La bandera rasada tricolor flamea sobre el edificio frente a la plaza, el viento la agita con suavidad, igual que a las flores en los canteros y las nieves de azucar multicolores encerradas en nylon.
En montones ordenados, las bolsas de semillas que bostezan al sol, los ramilletes mustios de florcitas curativas mientras los breves trenzados que se agitan en cada par de manos.
Puestitos por miles con gaseosas entre hielos, golosinas ordenadas en cajitas de cartón y collares de cuentas gigantes.
Jarras multicolores de jugos helados, cerveza dorada en copones redondos, helados tentadores, fuentes rebosantes de comida al paso y extrañas e ingeniosas máquinas para pelar naranjas y beber el jugo recien expremido.
Polleras acampanadas de terciopelo brillante que se bambolean más rápido que mariposas; coronadas con sombreritos pequeños haciendo equilibrio o de alas anchas y blanco inmaculado; siempre apuradas, siempre sentadas, vendiendo algo o dormitando la siesta.
Los audaces buses de transporte, ornamentados hasta el delirio con fileteados, brillos tornasolados, cromados destellantes, luces y cintas que los anuncian venir.
El sol y la sombra, la pelea diaria por perseguirse uno al otro, el calor luminoso que se levanta desde al esfalto trajinado.
A la tarde las sierras que le ganan la partida al sol y la ciudad que se refresca en un siena agrisado y contínuo que lo apacigua todo.
Y así las faldas, los cestos y los puestitos desaparecen para quedar los carteles y los enormes semáforos parpadeando en la soledad de la noche.

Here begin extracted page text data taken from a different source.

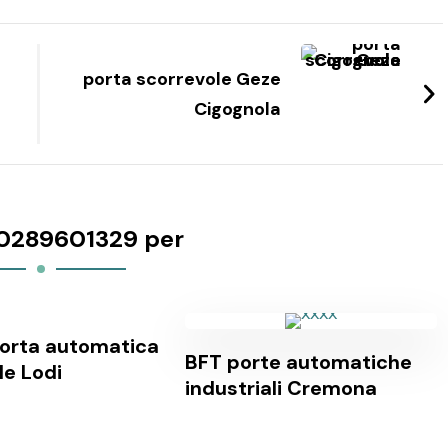
porta scorrevole Geze
Cigognola
0289601329 per
orta automatica
BFT porte automatiche
le Lodi
industriali Cremona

La plaza se vacía, la catedral destella con luz de iodo y parece estirar el campanario. Tanta luz para nadie llama la atención. Los solitarios se retiran, los olvidados duermen bajo el alcohol y algún portal que los cobija.
La badera rasada tricolor descansa sobre los barandales de la recova, la brisa nocturna la acuna en silencio.
Sueña un sueño recurrente. Brillar cada día al sol de Cochabamba.